Step 4. Cultivate a positive attitude and take action accordingly

The next step is to focus on positive actions. Try some self- talk. For example:

  • “Right now, I can do X”
  • “The one good thing about this awful incident is ……”
  • “It could have been a lot worse, I only got a minor burn.”
  • “This is the perfect opportunity to bring the issue up at the next meeting.”

“The problem is not the problem; the problem is your attitude about the problem.” – Captain Jack Sparrow

Step 5. List the things you are grateful for

Now that you are on the positive track, try to stay there. The next step is to think of all things that you can be grateful for. You may have a job, partner, house, family and good health. These are just a few. You can think these through or make a list. When you think of how grateful you are, this always creates a mood boost.
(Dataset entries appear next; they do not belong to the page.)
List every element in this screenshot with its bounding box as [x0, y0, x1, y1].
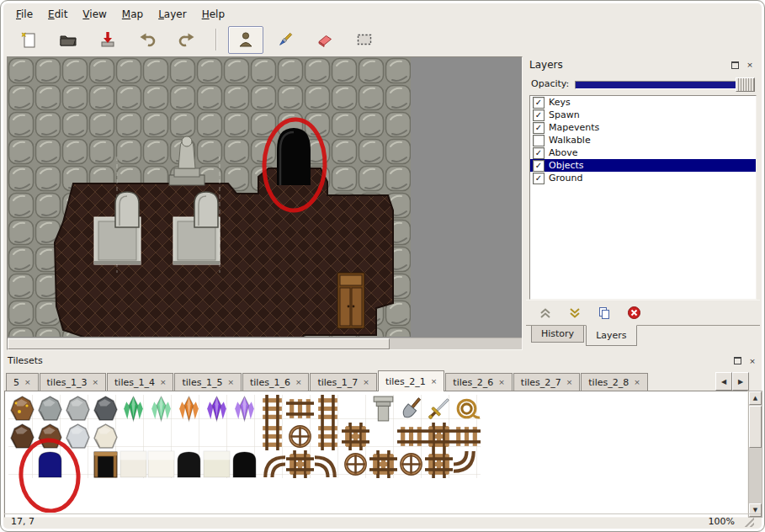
tileset-tab-bar: 5× tiles_1_3× tiles_1_4× tiles_1_5× tile…: [4, 368, 762, 391]
tile-rail-horizontal[interactable]: [453, 427, 481, 446]
place-object-tool-button[interactable]: [228, 26, 263, 54]
menu-file[interactable]: File: [9, 6, 40, 23]
tile-rail-turntable[interactable]: [401, 455, 421, 474]
redo-button[interactable]: [169, 26, 205, 54]
paint-tool-button[interactable]: [268, 26, 303, 54]
eraser-tool-button[interactable]: [307, 26, 343, 54]
tileset-tab[interactable]: tiles_1_6×: [242, 373, 309, 391]
panel-close-button[interactable]: ×: [746, 354, 759, 367]
menu-layer[interactable]: Layer: [151, 6, 193, 23]
tileset-vertical-scrollbar[interactable]: ▲ ▼: [748, 391, 762, 518]
layer-row-ground[interactable]: ✓ Ground: [530, 172, 756, 184]
layer-row-above[interactable]: ✓ Above: [530, 146, 756, 159]
tab-close-icon[interactable]: ×: [92, 379, 98, 386]
tileset-tab[interactable]: tiles_2_6×: [445, 373, 512, 391]
tab-label: 5: [13, 377, 19, 388]
layer-row-mapevents[interactable]: ✓ Mapevents: [530, 121, 756, 134]
tile-door-black[interactable]: [233, 452, 256, 477]
layer-checkbox[interactable]: ✓: [533, 147, 545, 159]
layer-row-objects[interactable]: ✓ Objects: [530, 159, 756, 172]
tile-door-blue-selected[interactable]: [39, 452, 61, 477]
select-tool-button[interactable]: [347, 26, 382, 54]
tileset-tab[interactable]: 5×: [6, 373, 39, 391]
move-layer-down-button[interactable]: [566, 305, 584, 322]
save-map-button[interactable]: [90, 26, 125, 54]
tile-rail-horizontal[interactable]: [286, 399, 314, 418]
tileset-tab[interactable]: tiles_1_7×: [310, 373, 376, 391]
tileset-tab-active[interactable]: tiles_2_1×: [378, 370, 444, 391]
layer-checkbox[interactable]: ✓: [533, 160, 545, 172]
tile-pale[interactable]: [204, 451, 230, 477]
menu-view[interactable]: View: [76, 6, 113, 23]
tile-rail-vertical[interactable]: [318, 395, 337, 423]
scrollbar-handle[interactable]: [8, 338, 390, 349]
slider-handle[interactable]: [736, 77, 755, 92]
tile-rail-vertical[interactable]: [263, 423, 282, 450]
tileset-tab[interactable]: tiles_1_4×: [107, 373, 173, 391]
tab-close-icon[interactable]: ×: [634, 379, 640, 386]
resize-grip[interactable]: [743, 516, 754, 527]
tileset-tab[interactable]: tiles_2_7×: [513, 373, 580, 391]
opacity-slider[interactable]: [575, 77, 755, 90]
tab-layers[interactable]: Layers: [586, 325, 636, 346]
tab-close-icon[interactable]: ×: [498, 379, 505, 386]
tab-close-icon[interactable]: ×: [295, 379, 302, 386]
layer-checkbox[interactable]: ✓: [533, 122, 545, 134]
tab-label: tiles_2_6: [453, 377, 493, 388]
tile-pale-light[interactable]: [148, 451, 174, 477]
map-empty-area: [411, 57, 520, 337]
tile-rail-vertical[interactable]: [318, 423, 337, 450]
tab-close-icon[interactable]: ×: [160, 379, 167, 386]
menu-map[interactable]: Map: [115, 6, 150, 23]
tileset-tab[interactable]: tiles_1_3×: [40, 373, 106, 391]
undo-button[interactable]: [130, 26, 165, 54]
tab-close-icon[interactable]: ×: [431, 378, 438, 386]
layer-checkbox[interactable]: ✓: [533, 109, 545, 121]
layer-checkbox[interactable]: ✓: [533, 97, 545, 109]
undo-icon: [138, 30, 157, 49]
slider-trough[interactable]: [575, 81, 755, 89]
open-map-button[interactable]: [50, 26, 86, 54]
new-map-button[interactable]: [11, 26, 46, 54]
tile-door-wood[interactable]: [94, 452, 117, 477]
tab-scroll-right-button[interactable]: ▶: [732, 372, 749, 391]
tab-close-icon[interactable]: ×: [363, 379, 369, 386]
tileset-tab[interactable]: tiles_1_5×: [174, 373, 241, 391]
duplicate-layer-button[interactable]: [595, 305, 614, 322]
tileset-grid[interactable]: [5, 391, 747, 513]
menu-help[interactable]: Help: [195, 6, 231, 23]
chevrons-down-icon: [568, 306, 582, 320]
layer-row-keys[interactable]: ✓ Keys: [530, 96, 756, 109]
app-window: File Edit View Map Layer Help: [0, 0, 765, 532]
tilesets-panel-header: Tilesets ×: [4, 354, 762, 368]
map-canvas[interactable]: [8, 57, 520, 337]
menu-edit[interactable]: Edit: [41, 6, 74, 23]
gravestone: [194, 192, 218, 227]
tab-history[interactable]: History: [531, 326, 584, 343]
layer-row-walkable[interactable]: Walkable: [530, 134, 756, 146]
tile-rail-horizontal[interactable]: [397, 427, 425, 446]
delete-layer-button[interactable]: [624, 305, 643, 322]
layer-checkbox[interactable]: ✓: [533, 173, 545, 184]
tile-rail-vertical[interactable]: [263, 395, 282, 423]
layer-row-spawn[interactable]: ✓ Spawn: [530, 109, 756, 121]
tile-door-black[interactable]: [178, 452, 200, 477]
panel-float-button[interactable]: [730, 354, 744, 367]
panel-close-button[interactable]: ×: [743, 59, 757, 72]
panel-float-button[interactable]: [728, 59, 741, 72]
tab-close-icon[interactable]: ×: [227, 379, 234, 386]
tab-close-icon[interactable]: ×: [24, 379, 31, 386]
tile-rail-turntable[interactable]: [290, 427, 310, 446]
tab-close-icon[interactable]: ×: [566, 379, 573, 386]
scrollbar-handle[interactable]: [749, 406, 762, 448]
tile-pale[interactable]: [120, 451, 146, 477]
tab-label: tiles_1_7: [317, 377, 358, 388]
scroll-up-button[interactable]: ▲: [749, 391, 762, 405]
move-layer-up-button[interactable]: [536, 305, 555, 322]
tab-scroll-left-button[interactable]: ◀: [715, 372, 732, 391]
layer-checkbox[interactable]: [533, 135, 545, 146]
redo-icon: [178, 30, 196, 49]
tile-rail-turntable[interactable]: [346, 455, 365, 474]
tileset-tab[interactable]: tiles_2_8×: [581, 373, 647, 391]
map-horizontal-scrollbar[interactable]: [8, 338, 522, 349]
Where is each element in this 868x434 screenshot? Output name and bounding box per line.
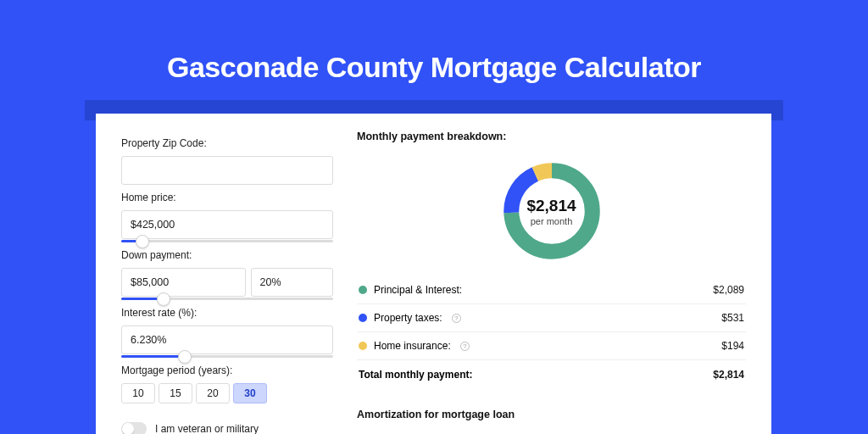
period-option-20[interactable]: 20 xyxy=(196,383,230,403)
down-payment-pct-input[interactable] xyxy=(251,268,333,297)
slider-thumb[interactable] xyxy=(178,350,192,364)
legend-row-taxes: Property taxes: ? $531 xyxy=(357,304,746,332)
period-option-15[interactable]: 15 xyxy=(159,383,192,403)
home-price-label: Home price: xyxy=(121,192,333,203)
amortization-title: Amortization for mortgage loan xyxy=(357,409,746,420)
zip-input[interactable] xyxy=(121,156,333,185)
swatch-principal xyxy=(359,286,367,294)
veteran-label: I am veteran or military xyxy=(155,423,259,434)
period-label: Mortgage period (years): xyxy=(121,364,333,376)
down-payment-label: Down payment: xyxy=(121,249,333,261)
calculator-card: Property Zip Code: Home price: Down paym… xyxy=(96,114,771,434)
legend-value-insurance: $194 xyxy=(721,340,744,352)
legend-row-principal: Principal & Interest: $2,089 xyxy=(357,276,746,304)
inputs-column: Property Zip Code: Home price: Down paym… xyxy=(121,131,333,434)
donut-amount: $2,814 xyxy=(526,197,576,215)
breakdown-column: Monthly payment breakdown: $2,814 per mo… xyxy=(357,131,746,434)
legend-value-principal: $2,089 xyxy=(713,284,744,296)
page-title: Gasconade County Mortgage Calculator xyxy=(0,0,868,106)
donut-per-month: per month xyxy=(531,216,573,226)
legend-label-principal: Principal & Interest: xyxy=(374,284,462,296)
interest-rate-input[interactable] xyxy=(121,326,333,354)
veteran-row: I am veteran or military xyxy=(121,422,333,434)
breakdown-title: Monthly payment breakdown: xyxy=(357,131,746,142)
veteran-toggle[interactable] xyxy=(121,422,147,434)
period-option-30[interactable]: 30 xyxy=(233,383,267,403)
legend-label-taxes: Property taxes: xyxy=(374,312,442,324)
legend-row-insurance: Home insurance: ? $194 xyxy=(357,332,746,360)
swatch-insurance xyxy=(359,342,367,350)
period-option-10[interactable]: 10 xyxy=(121,383,155,403)
slider-thumb[interactable] xyxy=(157,292,170,306)
period-options: 10 15 20 30 xyxy=(121,383,333,403)
donut-chart-wrap: $2,814 per month xyxy=(357,146,746,276)
legend-value-total: $2,814 xyxy=(713,369,744,381)
legend-label-insurance: Home insurance: xyxy=(374,340,451,352)
home-price-input[interactable] xyxy=(121,210,333,239)
interest-rate-slider[interactable] xyxy=(121,355,333,358)
legend-label-total: Total monthly payment: xyxy=(359,369,472,381)
slider-thumb[interactable] xyxy=(136,235,149,248)
interest-rate-label: Interest rate (%): xyxy=(121,307,333,319)
help-icon[interactable]: ? xyxy=(460,342,470,351)
zip-label: Property Zip Code: xyxy=(121,137,333,149)
down-payment-slider[interactable] xyxy=(121,298,333,300)
help-icon[interactable]: ? xyxy=(452,314,461,323)
amortization-body: Amortization for a mortgage loan refers … xyxy=(357,431,746,434)
down-payment-amount-input[interactable] xyxy=(121,268,246,297)
donut-chart: $2,814 per month xyxy=(498,158,605,264)
home-price-slider[interactable] xyxy=(121,240,333,242)
legend-row-total: Total monthly payment: $2,814 xyxy=(357,360,746,388)
swatch-taxes xyxy=(359,314,367,322)
legend-value-taxes: $531 xyxy=(721,312,744,324)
Step 6. Stay in the present

This is the most important step of all. Learning to forget the past and refusing to dwell on future uncertainties will force us to stay in the present. What we are experiencing now is what counts. When you cannot sleep, focusing on your breathing will help chase away regrets and worries. Concentrate on the actual breathing process. It can really help you get to sleep.

“When the past calls, let it go to voice mail. It has nothing new to say.” – Anon

So, these are the six steps to help you get over a really bad day. Why are we so obsessed with bad days? Perhaps we give them far too much attention. Just think of all the good days we have had and remember that each new day will bring us new opportunities.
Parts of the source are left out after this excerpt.